## [Source information]
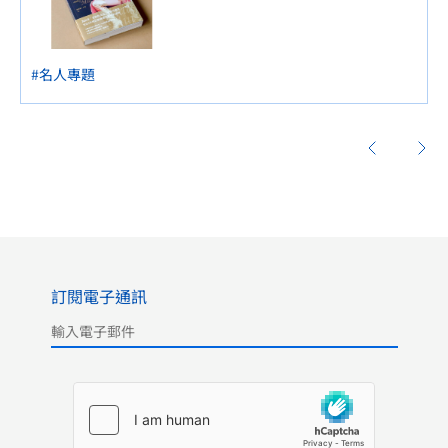
件事更困難？
#名人專題
訂閱電子通訊
Please leave this field empty.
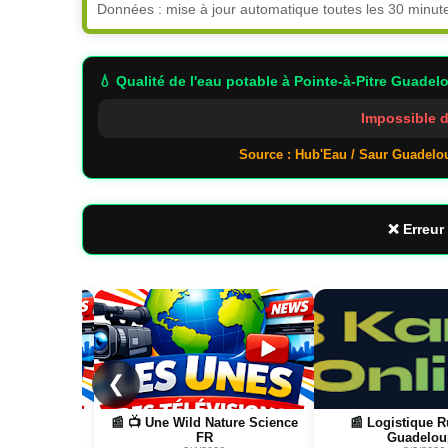
Données : mise à jour automatique toutes les 30 minut
💧 Qualité de l'eau potable
à Pointe-à-Pitre Guadel
Impossible d
Source : Hub'Eau / Saur Guadelo
❌ Erreur 
Page
Page
❮
📰 📺 Une Wild Nature Science
📰 Logistique Rungis →
FR
Guadeloupe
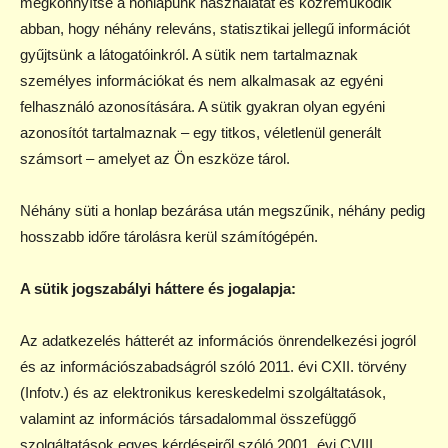
megkönnyítse a honlapunk használatát és közreműködik
abban, hogy néhány releváns, statisztikai jellegű információt
gyűjtsünk a látogatóinkról. A sütik nem tartalmaznak
személyes információkat és nem alkalmasak az egyéni
felhasználó azonosítására. A sütik gyakran olyan egyéni
azonosítót tartalmaznak – egy titkos, véletlenül generált
számsort – amelyet az Ön eszköze tárol.
Néhány süti a honlap bezárása után megszűnik, néhány pedig
hosszabb időre tárolásra kerül számítógépén.
A sütik jogszabályi háttere és jogalapja:
Az adatkezelés hátterét az információs önrendelkezési jogról
és az információszabadságról szóló 2011. évi CXII. törvény
(Infotv.) és az elektronikus kereskedelmi szolgáltatások,
valamint az információs társadalommal összefüggő
szolgáltatások egyes kérdéseiről szóló 2001. évi CVIII.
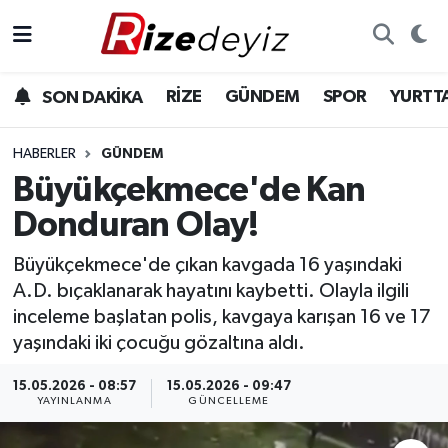
Spor
Rize Nöbetçi Eczaneler
RİZE
GÜNDEM
SPOR
YURTT
SON DAKİKA
Gündem
Rize Hava Durumu
HABERLER
GÜNDEM
Yurttan Haberler
Rize Trafik Yoğunluk Haritası
Büyükçekmece'de Kan
Donduran Olay!
Ekonomi
Süper Lig Puan Durumu ve Fikstür
Büyükçekmece'de çıkan kavgada 16 yaşındaki
Teknoloji
Tüm Manşetler
A.D. bıçaklanarak hayatını kaybetti. Olayla ilgili
inceleme başlatan polis, kavgaya karışan 16 ve 17
Sağlık
Son Dakika Haberleri
yaşındaki iki çocuğu gözaltına aldı.
Haber Arşivi
15.05.2026 - 08:57
15.05.2026 - 09:47
YAYINLANMA
GÜNCELLEME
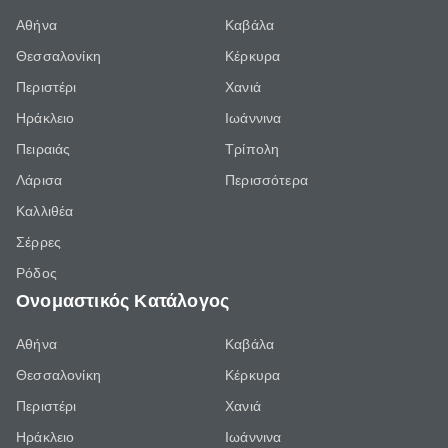
Αθήνα
Καβάλα
Θεσσαλονίκη
Κέρκυρα
Περιστέρι
Χανιά
Ηράκλειο
Ιωάννινα
Πειραιάς
Τρίπολη
Λάρισα
Περισσότερα
Καλλιθέα
Σέρρες
Ρόδος
Ονομαστικός Κατάλογος
Αθήνα
Καβάλα
Θεσσαλονίκη
Κέρκυρα
Περιστέρι
Χανιά
Ηράκλειο
Ιωάννινα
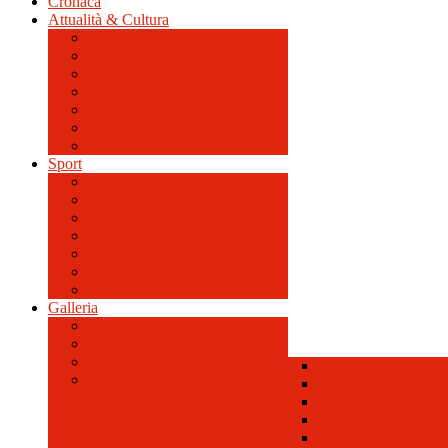
Cronaca
Attualità & Cultura
Avvisi
Opinione
Sport
Contacts
News feeds
Galleria
Galleria Foto
Personaggi Storici a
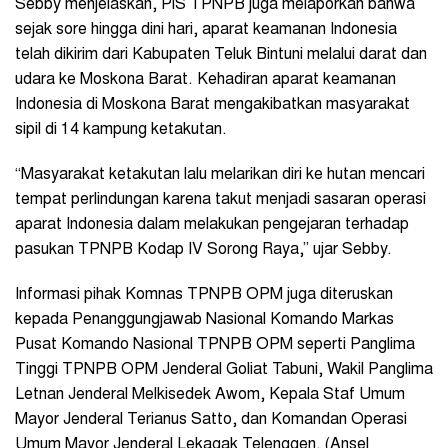
Sebby menjelaskan, PIS TPNPB juga melaporkan bahwa
sejak sore hingga dini hari, aparat keamanan Indonesia
telah dikirim dari Kabupaten Teluk Bintuni melalui darat dan
udara ke Moskona Barat. Kehadiran aparat keamanan
Indonesia di Moskona Barat mengakibatkan masyarakat
sipil di 14 kampung ketakutan.
“Masyarakat ketakutan lalu melarikan diri ke hutan mencari
tempat perlindungan karena takut menjadi sasaran operasi
aparat Indonesia dalam melakukan pengejaran terhadap
pasukan TPNPB Kodap IV Sorong Raya,” ujar Sebby.
Informasi pihak Komnas TPNPB OPM juga diteruskan
kepada Penanggungjawab Nasional Komando Markas
Pusat Komando Nasional TPNPB OPM seperti Panglima
Tinggi TPNPB OPM Jenderal Goliat Tabuni, Wakil Panglima
Letnan Jenderal Melkisedek Awom, Kepala Staf Umum
Mayor Jenderal Terianus Satto, dan Komandan Operasi
Umum Mayor Jenderal Lekagak Telenggen. (Ansel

## [Problem requirements]
Please list every line of the records that contains "TPNPB".

## [Answer space]
Sebby menjelaskan, PIS TPNPB juga melaporkan bahwa
pasukan TPNPB Kodap IV Sorong Raya,” ujar Sebby.
Informasi pihak Komnas TPNPB OPM juga diteruskan
Pusat Komando Nasional TPNPB OPM seperti Panglima
Tinggi TPNPB OPM Jenderal Goliat Tabuni, Wakil Panglima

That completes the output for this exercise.